Cette approche est particulièrement adaptée pour mettre en lumière l’origine des symptômes de la dépression, de l’anxiété, des troubles du comportement alimentaire, les problèmes de couples ou encore la rechute des personnes dépendantes et d’une façon générale lorsque nous ressentons un malaise réel avec des problèmes vagues, chroniques et envahissants.

La théorie de Young se base sur les Schémas Précoces Inadaptés (SPI) qui peuvent nous emporter dans des scénarii de vie problématiques, qui se répètent encore et encore.

En partant du postulat de base que durant notre enfance, nous sommes directement impactés par notre environnement, car le cerveau d’un enfant de 0 à 2 ans fonctionne en ondes Thêta et de 2 à 6 ans en ondes Delta.

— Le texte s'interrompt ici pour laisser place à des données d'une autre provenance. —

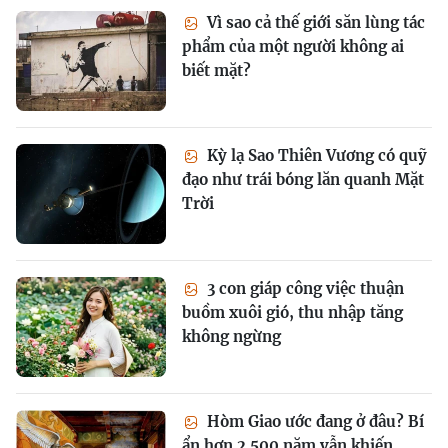
Vì sao cả thế giới săn lùng tác
phẩm của một người không ai
biết mặt?
Kỳ lạ Sao Thiên Vương có quỹ
đạo như trái bóng lăn quanh Mặt
Trời
3 con giáp công việc thuận
buồm xuôi gió, thu nhập tăng
không ngừng
Hòm Giao ước đang ở đâu? Bí
ẩn hơn 2.500 năm vẫn khiến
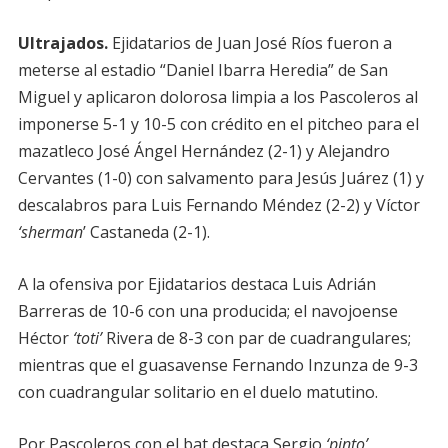
Ultrajados.
Ejidatarios de Juan José Ríos fueron a
meterse al estadio “Daniel Ibarra Heredia” de San
Miguel y aplicaron dolorosa limpia a los Pascoleros al
imponerse 5-1 y 10-5 con crédito en el pitcheo para el
mazatleco José Ángel Hernández (2-1) y Alejandro
Cervantes (1-0) con salvamento para Jesús Juárez (1) y
descalabros para Luis Fernando Méndez (2-2) y Víctor
‘sherman
’ Castaneda (2-1).
A la ofensiva por Ejidatarios destaca Luis Adrián
Barreras de 10-6 con una producida; el navojoense
Héctor
‘toti’
Rivera de 8-3 con par de cuadrangulares;
mientras que el guasavense Fernando Inzunza de 9-3
con cuadrangular solitario en el duelo matutino.
Por Pascoleros con el bat destaca Sergio
‘pinto’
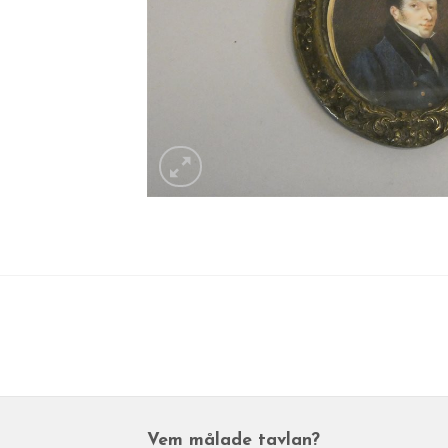
Vem målade tavlan?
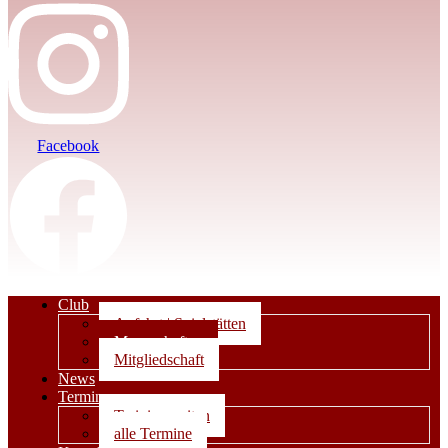
Facebook
Club
Anfahrt | Spielstätten
Mannschaften
Mitgliedschaft
News
Termine
Trainingszeiten
alle Termine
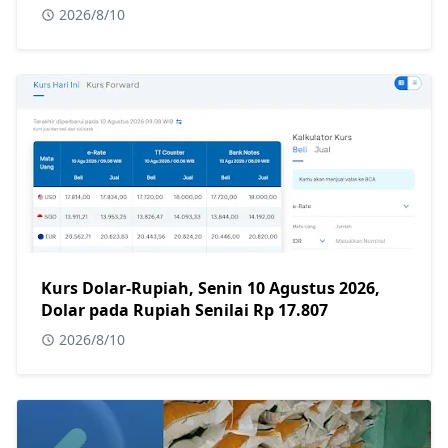
2026/8/10
Kurs Dolar-Rupiah, Senin 10 Agustus 2026,
Dolar pada Rupiah Senilai Rp 17.807
2026/8/10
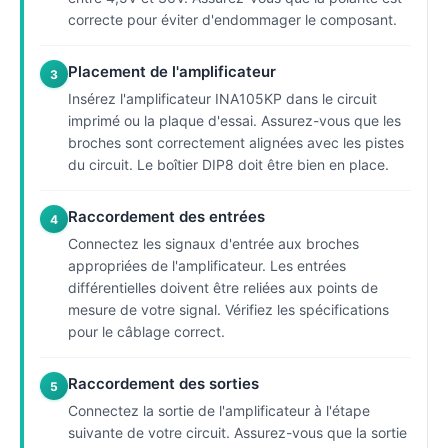
correcte pour éviter d'endommager le composant.
Placement de l'amplificateur
3
Insérez l'amplificateur INA105KP dans le circuit
imprimé ou la plaque d'essai. Assurez-vous que les
broches sont correctement alignées avec les pistes
du circuit. Le boîtier DIP8 doit être bien en place.
Raccordement des entrées
4
Connectez les signaux d'entrée aux broches
appropriées de l'amplificateur. Les entrées
différentielles doivent être reliées aux points de
mesure de votre signal. Vérifiez les spécifications
pour le câblage correct.
Raccordement des sorties
5
Connectez la sortie de l'amplificateur à l'étape
suivante de votre circuit. Assurez-vous que la sortie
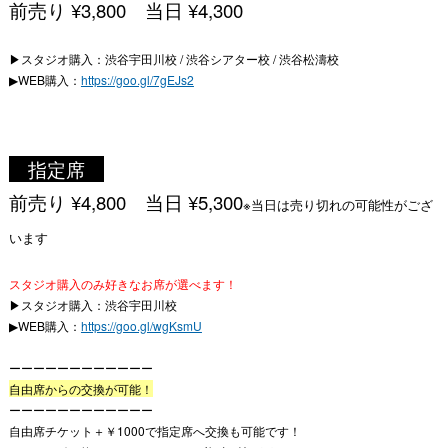
前売り ¥3,800 当日 ¥4,300
▶︎スタジオ購入：渋谷宇田川校 / 渋谷シアター校 / 渋谷松濤校
▶︎WEB購入：
https://goo.gl/7gEJs2
指定席
前売り ¥4,800 当日 ¥5,300
※当日は売り切れの可能性がござ
います
スタジオ購入のみ
好きなお席が選べます！
▶︎スタジオ購入：渋谷宇田川校
▶︎WEB購入：
https://goo.gl/wgKsmU
ーーーーーーーーーーーー
自由席からの交換が可能！
ーーーーーーーーーーーー
自由席チケット＋￥1000で指定席へ交換も可能です！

Ce qui signifie qu’avant “l’âge de raison” nous n’avons aucune faculté d’analyse et nous enregistrons tout ce que nous entendons comme “argent comptant” et vivons comme de vrais éponges.

Voici quelques caractéristiques des Schémas Précoces Inadaptés :

  • Ils sont constitués d’un mélange de souvenirs, d’émotions, de pensées (de cognitions) et de sensations corporelles.

  • Ils apparaissent au cours de l’enfance et de l’adolescence en tant que représentations de l’environnement et sont basés sur la réalité.

  • Ils sont élaborés pour se nourrir et perdurer durant toute la vie, car nous avons tendance à sélectionner des situations de vie et des relations humaines qui vont nourrir nos croyances. On dit que “Les schémas se battent pour survivre“.

  • La nature dysfonctionnelle des schémas se manifeste plus tard au cours de la vie (normal, puisqu’ils traduisent une adaptation de l’enfant à son environnement). Quand nous commençons à perpétuer nos schémas dans nos interactions avec les autres, sur la base de perceptions qui ne sont plus exactes, ni adaptées.

  • Ils ne sont pas tous traumatiques (exemple : un environnement trop protecteur ou trop permissif…).

  • Ils sont multidimensionnels et peuvent avoir différents niveaux d’envahissement et de gravité dans notre vie.

  • Un schéma n’est pas seulement une croyance dont nous pouvons parler à quelqu’un avec un raisonnement logique, il devient une partie de notre identité, une partie de notre conscience de soi.